*Task prompt:*
Below are some entries. Transcribe the lines from the one holding "DROP ATTACHMENTS" to the one holding "typically ship within 5-7 business days.", inclusive, but not the pictures among them.

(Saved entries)
-------------------------
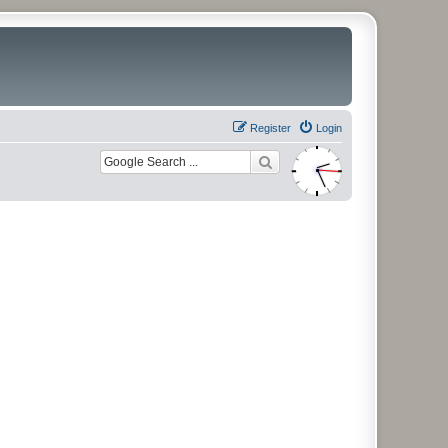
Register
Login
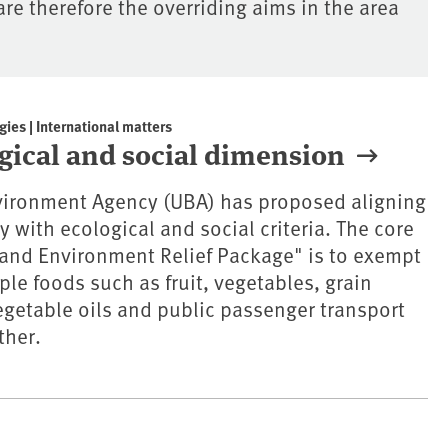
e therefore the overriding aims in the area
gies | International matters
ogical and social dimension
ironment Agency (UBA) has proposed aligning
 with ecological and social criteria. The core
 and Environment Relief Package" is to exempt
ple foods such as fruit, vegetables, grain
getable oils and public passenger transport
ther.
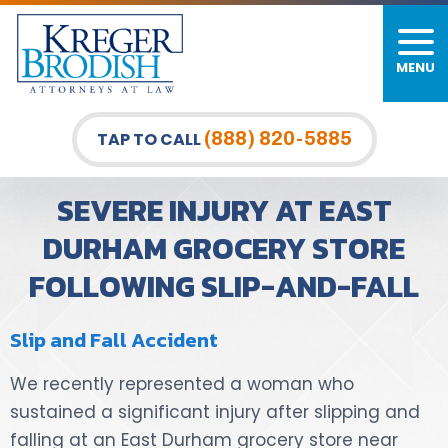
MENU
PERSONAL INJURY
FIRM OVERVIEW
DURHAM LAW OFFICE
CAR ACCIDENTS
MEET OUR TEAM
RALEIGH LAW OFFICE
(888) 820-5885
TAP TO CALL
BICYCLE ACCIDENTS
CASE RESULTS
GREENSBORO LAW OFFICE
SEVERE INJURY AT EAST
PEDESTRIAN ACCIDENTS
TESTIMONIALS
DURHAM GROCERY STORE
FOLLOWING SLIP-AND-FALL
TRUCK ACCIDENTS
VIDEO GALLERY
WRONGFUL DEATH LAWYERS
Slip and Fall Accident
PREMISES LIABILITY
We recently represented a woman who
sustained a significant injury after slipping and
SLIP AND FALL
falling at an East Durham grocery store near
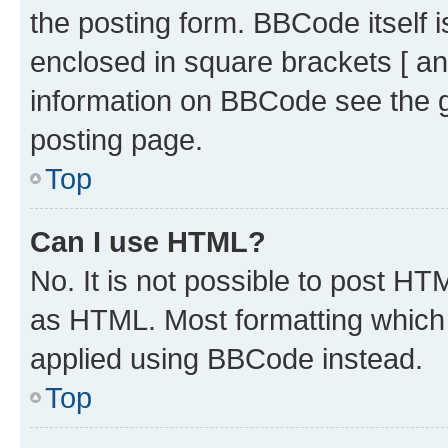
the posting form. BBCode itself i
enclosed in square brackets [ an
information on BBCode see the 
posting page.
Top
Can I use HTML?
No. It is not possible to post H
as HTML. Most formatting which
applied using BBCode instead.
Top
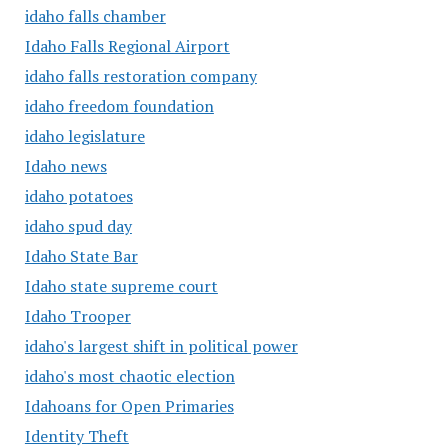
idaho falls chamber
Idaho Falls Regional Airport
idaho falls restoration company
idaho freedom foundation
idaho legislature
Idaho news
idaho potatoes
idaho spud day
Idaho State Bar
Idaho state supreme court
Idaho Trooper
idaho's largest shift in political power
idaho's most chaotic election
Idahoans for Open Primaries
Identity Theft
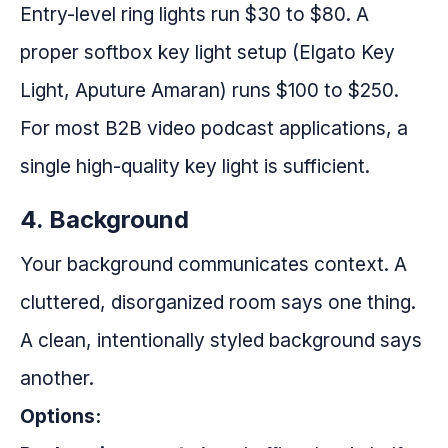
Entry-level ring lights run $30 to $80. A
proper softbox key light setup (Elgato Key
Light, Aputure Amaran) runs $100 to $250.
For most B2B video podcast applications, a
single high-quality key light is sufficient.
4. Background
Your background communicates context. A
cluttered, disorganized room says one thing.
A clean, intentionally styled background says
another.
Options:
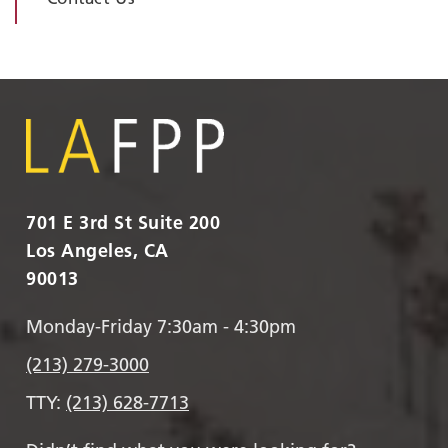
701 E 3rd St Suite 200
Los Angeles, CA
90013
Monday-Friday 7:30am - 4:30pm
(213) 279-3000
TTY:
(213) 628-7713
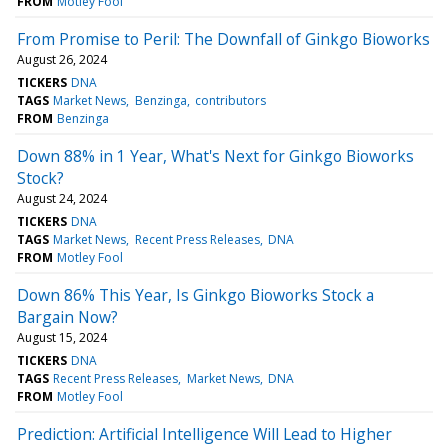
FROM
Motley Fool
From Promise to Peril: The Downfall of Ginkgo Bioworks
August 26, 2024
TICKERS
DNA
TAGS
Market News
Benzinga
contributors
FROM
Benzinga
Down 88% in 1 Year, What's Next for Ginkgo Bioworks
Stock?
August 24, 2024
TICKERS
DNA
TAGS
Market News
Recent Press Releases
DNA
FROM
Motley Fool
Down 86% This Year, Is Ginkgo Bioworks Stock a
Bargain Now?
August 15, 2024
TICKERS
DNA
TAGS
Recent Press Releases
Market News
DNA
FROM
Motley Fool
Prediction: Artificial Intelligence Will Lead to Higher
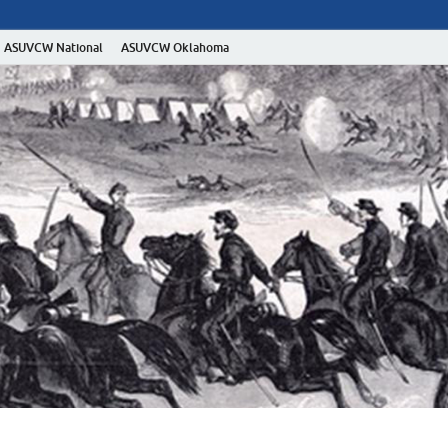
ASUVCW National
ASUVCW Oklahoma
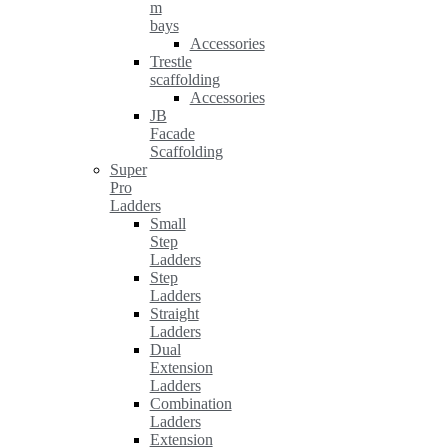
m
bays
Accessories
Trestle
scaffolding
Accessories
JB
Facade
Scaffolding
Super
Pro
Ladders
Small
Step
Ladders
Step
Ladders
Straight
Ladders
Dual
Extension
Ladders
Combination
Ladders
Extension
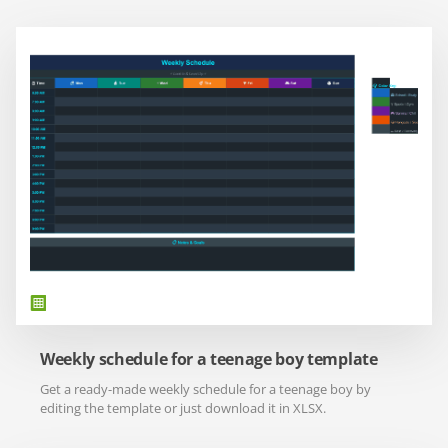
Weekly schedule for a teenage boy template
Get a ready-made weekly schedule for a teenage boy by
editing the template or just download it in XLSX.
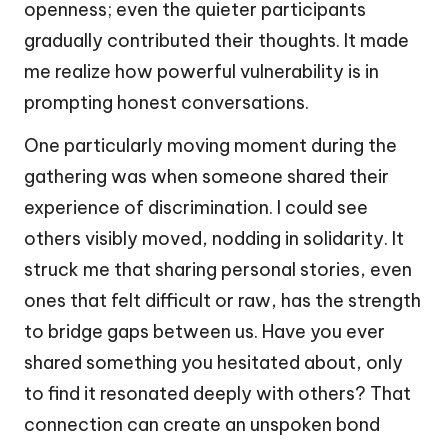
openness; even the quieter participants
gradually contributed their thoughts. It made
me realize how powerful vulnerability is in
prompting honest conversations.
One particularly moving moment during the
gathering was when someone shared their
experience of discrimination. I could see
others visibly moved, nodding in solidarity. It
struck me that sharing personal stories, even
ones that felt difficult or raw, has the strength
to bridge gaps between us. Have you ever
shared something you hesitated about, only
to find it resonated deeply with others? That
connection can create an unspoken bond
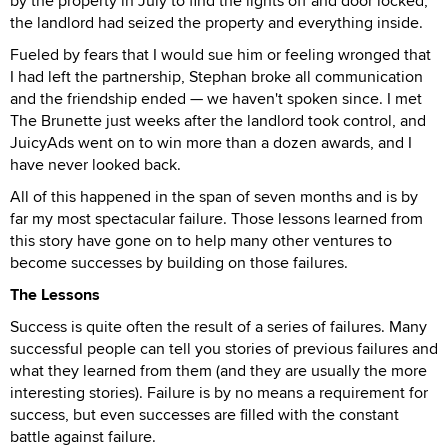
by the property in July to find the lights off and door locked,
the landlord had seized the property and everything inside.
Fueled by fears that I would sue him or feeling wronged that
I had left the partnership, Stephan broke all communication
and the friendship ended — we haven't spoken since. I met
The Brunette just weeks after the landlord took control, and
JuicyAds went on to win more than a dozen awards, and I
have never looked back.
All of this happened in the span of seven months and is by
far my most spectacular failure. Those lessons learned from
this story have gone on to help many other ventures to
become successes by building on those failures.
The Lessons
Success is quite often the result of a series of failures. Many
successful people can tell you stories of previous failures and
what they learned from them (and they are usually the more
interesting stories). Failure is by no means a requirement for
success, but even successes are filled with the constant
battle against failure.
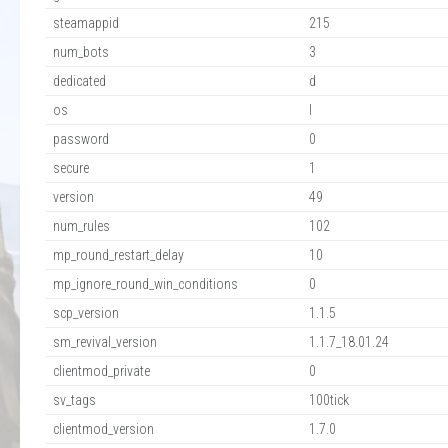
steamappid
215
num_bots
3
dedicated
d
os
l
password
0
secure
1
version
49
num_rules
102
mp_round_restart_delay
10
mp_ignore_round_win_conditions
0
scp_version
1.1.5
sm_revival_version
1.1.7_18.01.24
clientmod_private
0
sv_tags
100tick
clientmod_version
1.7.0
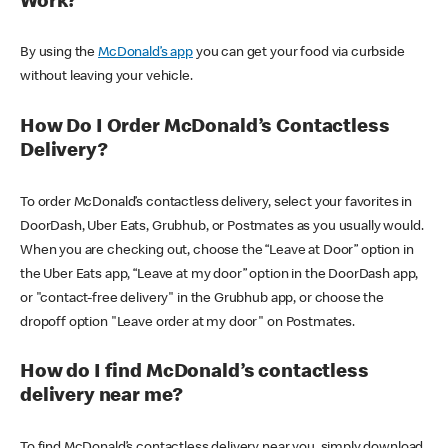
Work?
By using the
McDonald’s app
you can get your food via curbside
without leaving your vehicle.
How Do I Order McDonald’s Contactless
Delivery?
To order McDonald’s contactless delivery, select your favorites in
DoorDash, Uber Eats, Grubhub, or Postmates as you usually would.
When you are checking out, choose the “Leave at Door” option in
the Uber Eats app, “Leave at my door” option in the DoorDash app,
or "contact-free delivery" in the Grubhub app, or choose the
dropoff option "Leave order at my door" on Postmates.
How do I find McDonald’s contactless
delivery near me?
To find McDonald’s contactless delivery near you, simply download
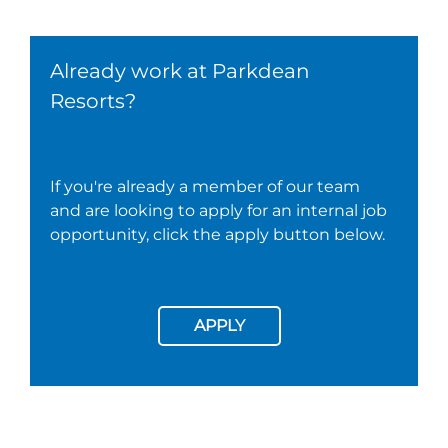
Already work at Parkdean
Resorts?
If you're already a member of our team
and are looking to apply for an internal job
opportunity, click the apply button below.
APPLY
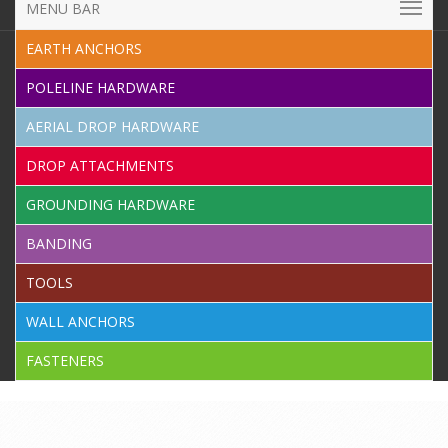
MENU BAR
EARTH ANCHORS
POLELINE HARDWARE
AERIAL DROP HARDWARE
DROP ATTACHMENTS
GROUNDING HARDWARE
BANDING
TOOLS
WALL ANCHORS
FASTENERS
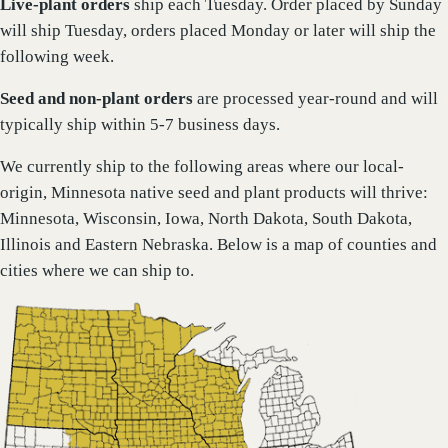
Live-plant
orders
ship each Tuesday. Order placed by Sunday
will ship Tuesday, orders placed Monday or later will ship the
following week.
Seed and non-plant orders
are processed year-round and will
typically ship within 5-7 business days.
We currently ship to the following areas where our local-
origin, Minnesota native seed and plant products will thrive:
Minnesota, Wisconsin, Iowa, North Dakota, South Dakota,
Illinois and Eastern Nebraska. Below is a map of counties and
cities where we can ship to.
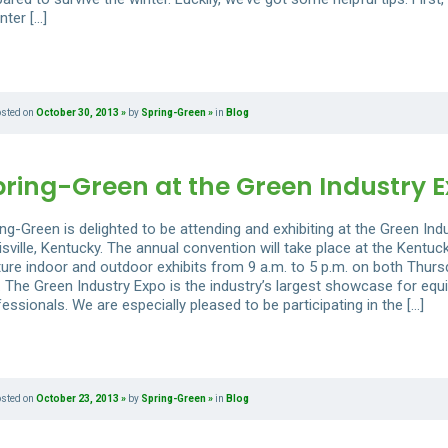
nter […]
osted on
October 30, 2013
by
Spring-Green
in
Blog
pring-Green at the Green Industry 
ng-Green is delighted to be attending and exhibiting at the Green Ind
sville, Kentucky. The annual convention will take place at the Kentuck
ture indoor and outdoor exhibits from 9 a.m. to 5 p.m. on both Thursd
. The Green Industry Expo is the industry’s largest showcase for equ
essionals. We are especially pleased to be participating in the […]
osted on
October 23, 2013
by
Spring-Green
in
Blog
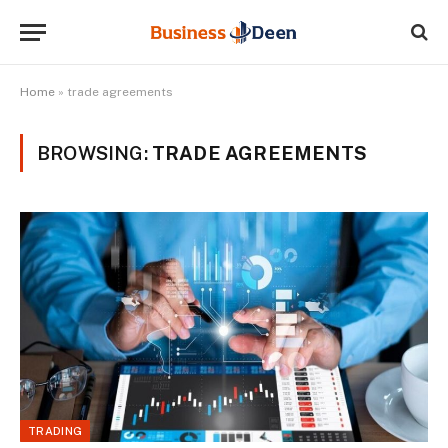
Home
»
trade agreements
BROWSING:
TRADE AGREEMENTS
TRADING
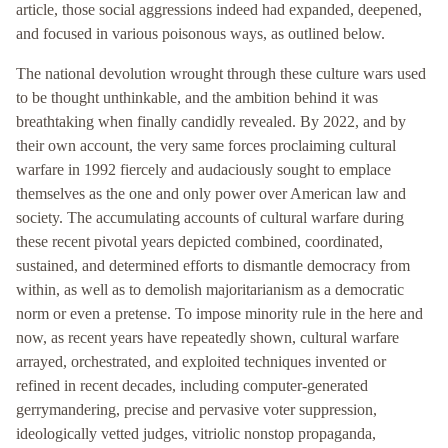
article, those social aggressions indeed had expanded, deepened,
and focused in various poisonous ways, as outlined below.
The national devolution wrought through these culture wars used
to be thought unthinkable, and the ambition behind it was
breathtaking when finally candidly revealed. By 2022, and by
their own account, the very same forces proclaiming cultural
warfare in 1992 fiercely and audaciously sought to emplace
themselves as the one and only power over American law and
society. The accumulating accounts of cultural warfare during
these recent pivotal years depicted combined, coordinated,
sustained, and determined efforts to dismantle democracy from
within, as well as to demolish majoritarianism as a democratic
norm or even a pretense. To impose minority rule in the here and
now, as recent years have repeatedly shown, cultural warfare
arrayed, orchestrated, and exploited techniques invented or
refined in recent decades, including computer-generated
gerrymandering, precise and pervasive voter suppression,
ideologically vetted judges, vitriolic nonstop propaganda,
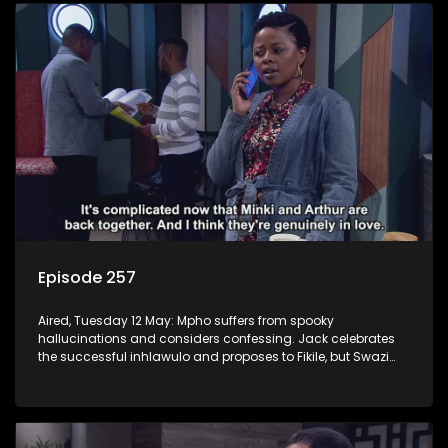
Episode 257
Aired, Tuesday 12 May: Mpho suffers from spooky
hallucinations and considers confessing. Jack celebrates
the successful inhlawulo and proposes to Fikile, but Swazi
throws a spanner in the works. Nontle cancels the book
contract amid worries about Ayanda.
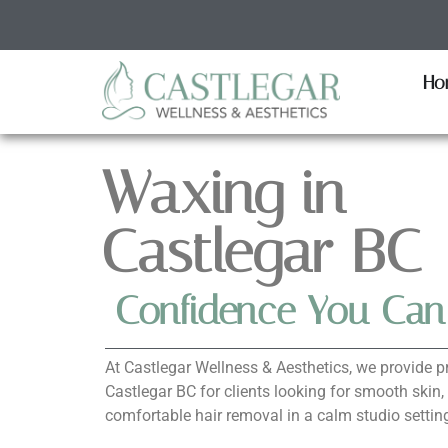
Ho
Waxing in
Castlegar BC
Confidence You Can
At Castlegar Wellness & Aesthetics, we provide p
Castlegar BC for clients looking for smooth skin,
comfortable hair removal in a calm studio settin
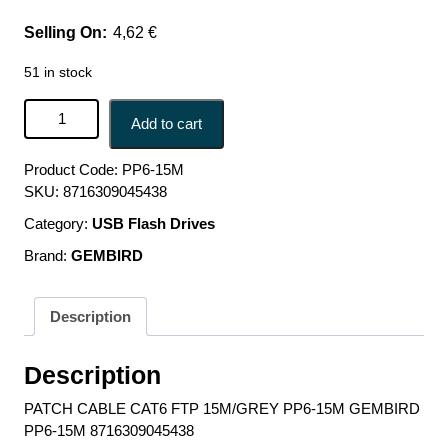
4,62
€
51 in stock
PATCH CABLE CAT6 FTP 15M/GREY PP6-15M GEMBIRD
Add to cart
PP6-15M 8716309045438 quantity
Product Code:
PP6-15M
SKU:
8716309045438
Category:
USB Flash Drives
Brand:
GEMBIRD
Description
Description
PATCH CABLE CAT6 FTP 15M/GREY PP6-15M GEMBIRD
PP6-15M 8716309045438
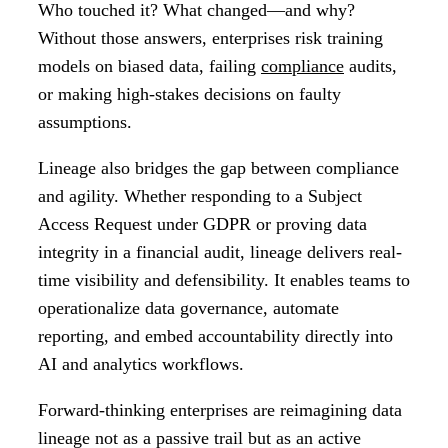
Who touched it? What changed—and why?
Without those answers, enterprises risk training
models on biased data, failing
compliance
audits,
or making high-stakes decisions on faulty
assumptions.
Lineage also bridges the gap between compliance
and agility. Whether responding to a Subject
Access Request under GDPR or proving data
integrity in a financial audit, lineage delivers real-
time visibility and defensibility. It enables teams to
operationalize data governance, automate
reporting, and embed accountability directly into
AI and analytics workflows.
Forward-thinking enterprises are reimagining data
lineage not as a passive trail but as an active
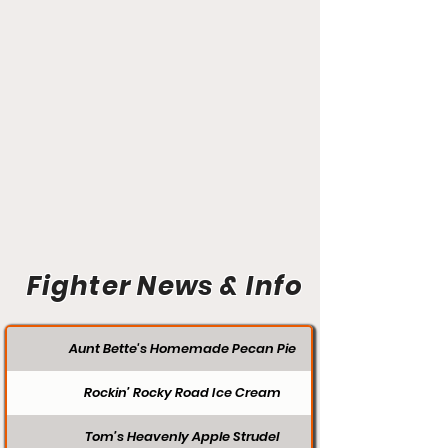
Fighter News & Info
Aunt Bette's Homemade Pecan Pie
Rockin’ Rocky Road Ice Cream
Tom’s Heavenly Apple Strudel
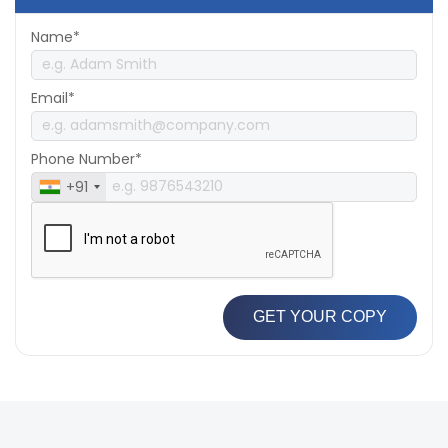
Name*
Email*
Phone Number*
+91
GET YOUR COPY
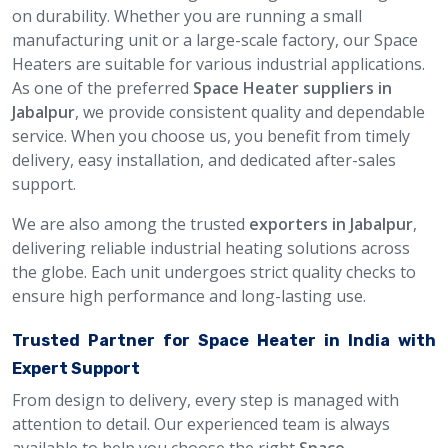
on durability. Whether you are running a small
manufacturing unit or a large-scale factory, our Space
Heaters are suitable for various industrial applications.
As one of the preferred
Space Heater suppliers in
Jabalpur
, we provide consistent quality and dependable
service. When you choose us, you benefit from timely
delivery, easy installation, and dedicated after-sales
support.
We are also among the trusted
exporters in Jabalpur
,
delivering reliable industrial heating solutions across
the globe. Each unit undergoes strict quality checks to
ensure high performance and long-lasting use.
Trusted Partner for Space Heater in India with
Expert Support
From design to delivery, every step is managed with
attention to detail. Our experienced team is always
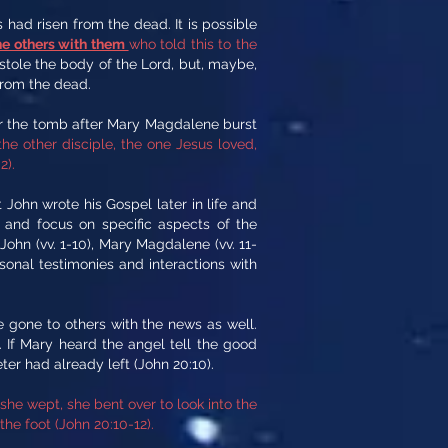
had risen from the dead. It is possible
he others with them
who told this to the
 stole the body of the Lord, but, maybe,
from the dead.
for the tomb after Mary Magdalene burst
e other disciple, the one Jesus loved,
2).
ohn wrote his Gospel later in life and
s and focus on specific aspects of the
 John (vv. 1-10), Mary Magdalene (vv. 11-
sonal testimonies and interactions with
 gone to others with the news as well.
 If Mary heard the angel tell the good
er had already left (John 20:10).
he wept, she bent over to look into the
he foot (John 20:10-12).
-------------------------
*Task answer:*
DROP ATTACHMENTS
GROUNDING HARDWARE
BANDING
TOOLS
WALL ANCHORS
FASTENERS
Live-plant
orders
ship each Tuesday. Order placed by Sunday
will ship Tuesday, orders placed Monday or later will ship the
following week.
Seed and non-plant orders
are processed year-round and will
typically ship within 5-7 business days.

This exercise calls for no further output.